By means of this rope was every man of the Water Wagtail’s crew saved from a watery grave.
They found that the island on which they had been cast was sufficiently large to afford them shelter, and a brief survey of it proved that there was both wood and water enough to serve them, but nothing of animal or vegetable life was to be found. This was serious, because all their provisions were lost with the wrecked portion of the ship, so that starvation stared them in the face.
“If only the rum-kegs had been saved,” said one of the men, when they assembled, after searching the island, to discuss their prospects, “we might, at least, have led a merry life while it lasted.”
“Humph! Much good that would do you when you came to think over it in the next world,” said Grummidge contemptuously.
“I don’t believe in the next world,” returned the first speaker gruffly.
“A blind man says he doesn’t see the sun, and don’t believe in it,” rejoined Grummidge: “does that prove that there’s no sun?”
Here Master Trench interposed.
“My lads,” he said, “don’t you think that instead of talking rubbish it would be wise to scatter yourselves along the coast and see what you can pick up from the wreck? Depend on’t some of the provisions have been stranded among the rocks, and, as they will be smashed to pieces before long, the sooner we go about it the better. The truth is, that while you have been wastin’ your time running about the island, Master Burns and I have been doin’ this, an’ we’ve saved some things already—among them a barrel of pork. Come, rouse up and go to work—some to the shore, others to make a camp in the bush.”
This advice seemed so good that the men acted on it at once, with the result that before dark they had rescued two more barrels of pork and a barrel of flour from the grasp of the sea, besides some cases of goods which they had not taken time to examine.
Returning from the shore together, laden with various rescued articles, Paul and Oliver halted and sat down on a rock to rest for a few minutes.
“Olly,” said the former, “what was that I saw you wrapping up in a bit of tarred canvas, and stuffing so carefully under the breast of your coat, soon after the ship struck?”
“Mother’s last letter to me,” said the boy, with a flush of pleasure as he tapped his breast. “I have it safe here, and scarcely damaged at all.”
“Strange,” remarked Paul, as he pulled a well-covered packet from his own breast-pocket; “strange that your mind and mine should have been running on the same subject.
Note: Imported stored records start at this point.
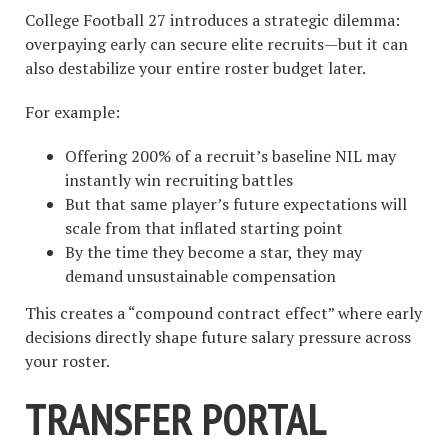
College Football 27 introduces a strategic dilemma:
overpaying early can secure elite recruits—but it can
also destabilize your entire roster budget later.
For example:
Offering 200% of a recruit’s baseline NIL may
instantly win recruiting battles
But that same player’s future expectations will
scale from that inflated starting point
By the time they become a star, they may
demand unsustainable compensation
This creates a “compound contract effect” where early
decisions directly shape future salary pressure across
your roster.
TRANSFER PORTAL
See here, this is my mother’s last gift to me before she died—a letter, too, but it is God’s letter to fallen man.”
With great care the young man unrolled the packet and displayed a well-worn manuscript copy of a portion of the Gospel of John.
“This is copied,” he said, “from the translation of God’s Word by the great Wycliffe. It was given to my mother by an old friend, and was, as I have said, her parting gift to me.”
The friends were interrupted in their examination of this interesting M.S. by the arrival of one of the sailors, with whom they returned to the encampment in the bush.